When exactly does the "GET" request to download these packages happen? Is it when a user adds sqlite_vss to their deps() and runs mix hex.install, or at runtime when sqlite_vss is ran for the first time?

The former where a user will run a mix sqlite_vss.install command.

Likewise, does the checksum check also happen at install-time?

Exactly! The approach would emulate the Rustler precompiled project.

For the actual GET request, does that require any additional dependencies, or is there one built into elixir we can use? And is certfile a builtin package?

The approach will use :httpc which is built in to Elixir. For the cacertfile we can use the :castore library which makes keeping your castore up to date easier.

trodrigu commented 1 year ago

For reference https://github.com/asg017/sqlite-vss/pull/33

bkono commented 1 year ago

For more context: The exqlite lib similar to the python lib can load extensions like

alias Exqlite.Basic
{:ok, conn} = Basic.open("db.sqlite3")
:ok = Basic.enable_load_extension(conn)

# load the regexp extension - https://github.com/nalgeon/sqlean/blob/main/docs/re.md
Basic.load_extension(conn, ExSqlean.path_for("re"))

To make this work with ecto we have to do something like


config :sqlite_init, SqliteInit.Repo,
  database: Path.expand("../sqlite_init_dev.db", Path.dirname(__ENV__.file)),
  pool_size: 5,
  after_connect: fn _conn ->
    [db_conn] = Process.get(:"$callers")
    db_connection_state = :sys.get_state(db_conn)
    conn = db_connection_state.mod_state.state
    IO.inspect(conn, label: "conn")
    :ok = Exqlite.Basic.enable_load_extension(conn)
    Exqlite.Basic.load_extension(conn, ExLitedb.path_for("re"))
  end,
  stacktrace: true,
  show_sensitive_data_on_connection_error: true

@asg017 Are we feeling that loading the extension into ecto (the defacto Elixir orm) is outside the scope of what the lib should do?

Just wanted to point this PR out ... I actually committed this back to exqlite specifically to enable usage of this lib in a more convenient way. The after_connect stuff is not needed, just a load_extensions key at the repo or global config. If the package directly exposes a path to the embedded libs, this becomes as simple as adding the hex package, and adding the load_extensions block with the helper as the path. See this comment for an example. I was originally thinking about shipping a hex package for exactly the same purpose.

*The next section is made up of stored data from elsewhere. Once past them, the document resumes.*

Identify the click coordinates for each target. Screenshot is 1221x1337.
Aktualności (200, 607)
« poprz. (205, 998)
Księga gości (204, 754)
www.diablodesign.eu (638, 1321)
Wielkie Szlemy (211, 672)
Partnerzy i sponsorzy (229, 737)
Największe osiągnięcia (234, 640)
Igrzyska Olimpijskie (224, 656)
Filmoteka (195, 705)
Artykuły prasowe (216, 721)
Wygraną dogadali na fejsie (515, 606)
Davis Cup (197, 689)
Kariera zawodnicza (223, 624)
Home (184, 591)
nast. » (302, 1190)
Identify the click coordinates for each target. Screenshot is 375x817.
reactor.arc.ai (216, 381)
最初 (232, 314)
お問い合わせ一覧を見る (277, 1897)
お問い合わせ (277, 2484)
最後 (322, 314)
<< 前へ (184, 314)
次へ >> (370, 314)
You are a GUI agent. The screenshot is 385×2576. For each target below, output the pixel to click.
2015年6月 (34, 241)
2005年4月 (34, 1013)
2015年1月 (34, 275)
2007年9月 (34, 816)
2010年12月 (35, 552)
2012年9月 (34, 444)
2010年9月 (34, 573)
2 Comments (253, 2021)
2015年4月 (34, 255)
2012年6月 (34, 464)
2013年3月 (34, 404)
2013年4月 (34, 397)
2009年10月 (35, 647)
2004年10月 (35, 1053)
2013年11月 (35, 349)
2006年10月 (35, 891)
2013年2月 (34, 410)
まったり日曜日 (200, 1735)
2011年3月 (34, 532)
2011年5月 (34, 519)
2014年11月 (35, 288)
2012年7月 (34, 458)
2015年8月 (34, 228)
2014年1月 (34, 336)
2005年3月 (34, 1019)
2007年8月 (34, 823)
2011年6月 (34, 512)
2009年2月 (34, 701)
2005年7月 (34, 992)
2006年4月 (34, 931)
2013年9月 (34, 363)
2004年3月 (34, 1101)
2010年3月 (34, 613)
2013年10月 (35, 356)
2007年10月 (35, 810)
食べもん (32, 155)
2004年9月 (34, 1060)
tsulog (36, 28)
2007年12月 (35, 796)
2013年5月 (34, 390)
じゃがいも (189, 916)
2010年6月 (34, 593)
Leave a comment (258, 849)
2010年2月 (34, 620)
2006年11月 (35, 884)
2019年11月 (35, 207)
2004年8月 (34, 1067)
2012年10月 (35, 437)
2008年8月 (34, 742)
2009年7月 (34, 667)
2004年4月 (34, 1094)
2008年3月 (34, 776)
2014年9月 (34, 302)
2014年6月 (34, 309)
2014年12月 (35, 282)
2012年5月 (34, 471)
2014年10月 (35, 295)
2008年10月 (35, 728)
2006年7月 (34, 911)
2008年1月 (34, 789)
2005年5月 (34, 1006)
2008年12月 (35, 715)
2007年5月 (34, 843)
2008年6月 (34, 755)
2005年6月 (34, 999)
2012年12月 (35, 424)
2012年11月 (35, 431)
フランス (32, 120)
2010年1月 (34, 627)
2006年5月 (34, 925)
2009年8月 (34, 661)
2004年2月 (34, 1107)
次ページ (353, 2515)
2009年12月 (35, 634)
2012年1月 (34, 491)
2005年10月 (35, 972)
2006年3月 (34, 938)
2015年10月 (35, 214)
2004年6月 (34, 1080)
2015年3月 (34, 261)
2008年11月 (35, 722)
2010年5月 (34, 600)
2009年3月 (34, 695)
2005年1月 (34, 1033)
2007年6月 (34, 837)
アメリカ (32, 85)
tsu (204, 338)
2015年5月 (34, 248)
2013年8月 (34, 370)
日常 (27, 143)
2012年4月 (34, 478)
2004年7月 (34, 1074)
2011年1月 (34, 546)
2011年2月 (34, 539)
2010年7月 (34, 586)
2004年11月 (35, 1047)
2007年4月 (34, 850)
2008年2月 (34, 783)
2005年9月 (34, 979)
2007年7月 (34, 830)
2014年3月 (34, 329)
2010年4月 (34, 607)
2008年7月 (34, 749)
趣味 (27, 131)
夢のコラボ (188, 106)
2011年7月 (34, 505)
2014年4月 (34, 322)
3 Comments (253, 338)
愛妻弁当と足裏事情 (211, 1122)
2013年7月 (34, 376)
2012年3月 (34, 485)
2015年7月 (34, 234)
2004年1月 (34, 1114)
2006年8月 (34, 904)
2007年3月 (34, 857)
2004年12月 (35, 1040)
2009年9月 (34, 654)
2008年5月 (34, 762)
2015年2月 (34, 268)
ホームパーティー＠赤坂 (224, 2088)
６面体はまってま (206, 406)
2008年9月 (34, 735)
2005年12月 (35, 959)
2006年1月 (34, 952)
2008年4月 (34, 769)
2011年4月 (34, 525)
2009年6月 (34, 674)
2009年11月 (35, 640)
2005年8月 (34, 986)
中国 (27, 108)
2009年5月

Haven't been through the full comment thread here yet, apologies if I missed something.

trodrigu commented 1 year ago

@bkono Thanks for pointing this out! load_extensions is the way to go and I'll be refactoring my production app to use that API. @asg017 I wasn't sure if we wanted to keep this as bare bones as possible and not include a reference to Ecto in the README?

asg017 commented 1 year ago

@trodrigu we can include an Ecto reference/code snippet in the README!

asg017 commented 1 year ago

kk @trodrigu #33 is merged and sqlite_vss is now published, can you let me know if it works as expected?

A few more lingering questions I have:

  1. Does it make sense to move def install() from lib/sqlite_vss.ex to mix/tasks/sqlite_vss.install.ex? I'd ideally like to keep sqlite_vss.ex as small as possible and only contain def loadable_path_vector0() and def loadable_path_vss0(), but I'm not sure if the rest has to be in sqlite_vss.ex
  2. Do you think it's worth doing the sqlite-vss-checksum.exs checksum checks at install-time?
trodrigu commented 1 year ago

Does it make sense to move def install() from lib/sqlite_vss.ex to mix/tasks/sqlite_vss.install.ex? I'd ideally like to keep sqlite_vss.ex as small as possible and only contain def loadable_path_vector0() and def loadable_path_vss0(), but I'm not sure if the rest has to be in sqlite_vss.ex

Yes, this would be a worthy refactor. It makes sense to move the install related functions into the mix task file.

trodrigu commented 1 year ago

Do you think it's worth doing the sqlite-vss-checksum.exs checksum checks at install-time?

After reading through elixir_make I think it should be easy to do this actually. Another worthy refactor.

trodrigu commented 1 year ago

The published sqlite_vss package gets installed successfully in my production app on fly.io. Great work!